Image source: Continental Resources corporate presentation.

Adding to capacity are plans to expand of two existing pipelines and adding a new 225,000-barrel-per-day pipeline called Sandpiper, which EnbridgeEnergy Partners is building and operating.

Image source: Continental Resources corporate presentation.

This extra pipeline capacity should keep Bakken differentials lower for at least a couple of years, even if production in the region stops declining and starts growing again.

What did Q1 cash inflows and outflows look like?

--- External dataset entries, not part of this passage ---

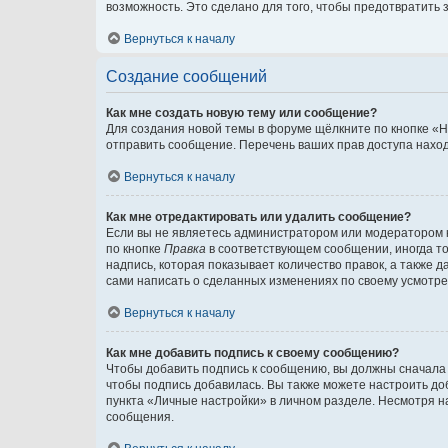
возможность. Это сделано для того, чтобы предотвратит
Вернуться к началу
Создание сообщений
Как мне создать новую тему или сообщение?
Для создания новой темы в форуме щёлкните по кнопке «Н
отправить сообщение. Перечень ваших прав доступа наход
Вернуться к началу
Как мне отредактировать или удалить сообщение?
Если вы не являетесь администратором или модератором 
по кнопке
Правка
в соответствующем сообщении, иногда тол
надпись, которая показывает количество правок, а также 
сами написать о сделанных изменениях по своему усмотрен
Вернуться к началу
Как мне добавить подпись к своему сообщению?
Чтобы добавить подпись к сообщению, вы должны сначала 
чтобы подпись добавилась. Вы также можете настроить д
пункта «Личные настройки» в личном разделе. Несмотря н
сообщения.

From 2011 through 2014, the cash margin Continental was making from each barrel of production -- in other words, its operating profit -- was close to $50 most of the time. This is revenue less the costs of lifting the oil, royalties, general and administrative expenses, and interest. It excludes the cost of drilling the wells.

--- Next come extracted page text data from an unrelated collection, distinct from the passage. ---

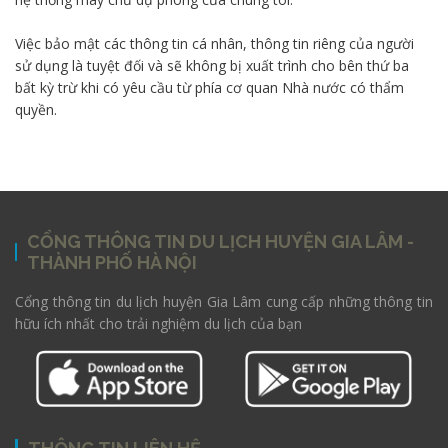
Việc bảo mật các thông tin cá nhân, thông tin riêng của người
sử dụng là tuyệt đối và sẽ không bị xuất trình cho bên thứ ba
bất kỳ trừ khi có yêu cầu từ phía cơ quan Nhà nước có thẩm
quyền.
CỔNG THÔNG TIN DU LỊCH HUYỆN GIA LÂM -
THÀNH PHỐ HÀ NỘI
Cổng thông tin du lịch huyện Gia Lâm cung cấp những thông tin
hữu ích nhất cho trải nghiệm du lịch của bạn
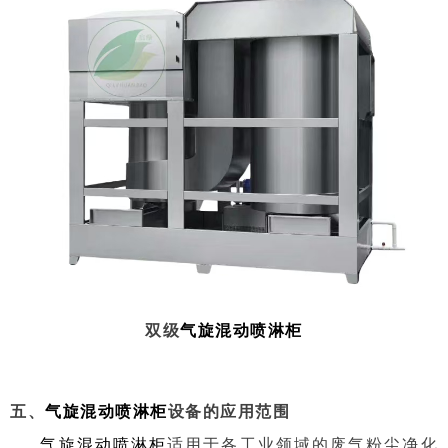
双级
气旋混动喷淋柜
五、
气旋混动喷淋柜
设备的应用范围
气旋混动喷淋柜
适用于各工业领域的废气粉尘净化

Image source: Continental Resources corporate presentation.

In 2015, that cash margin collapsed to $19.15 per barrel, and in the first quarter of this year it hit $9.07. At these prices it still made since to keep pumping oil because the company generated positive cash flow, but there's no way Continental could ever recover the upfront cost of drilling the original wells.

Image source: Continental Resources first-quarter earnings report.

Total cash flow, of course, also collapsed during the first quarter. Continental's Q1 2016 had cash flow from operations of $278 million, down almost 50% from Q1 2015 -- which was a pretty horrific quarter in its own right.

What to expect going forward

Q1 2016 was a dark time for Continental and all of its competitors. Shale oil doesn't function for long at those kinds of oil prices. While prices have recovered significantly in recent weeks, they're still too low for pretty much all of these producers.

The good news for Continental shareholders is that this company is not on its last legs, as so many operators are.

Image source: Continental Resources corporate presentation.

The health of Continental's balance sheet gives it the ability to wait for higher oil prices to arrive. The company has almost $1.9 billion of room on its revolving credit line and no worries that its banking group will change the size of that revolver -- the loan terms state no borrowing base redetermination. Moreover, the interest rate on Continental's debt is a reasonable 4.3% (bless those easy-money central bankers), and there are no debt maturities until 2018.

Compared with much of the oil patch, Continental is sitting pretty. That makes it a pretty sensible stock for those who believe oil prices are going to continue to head higher.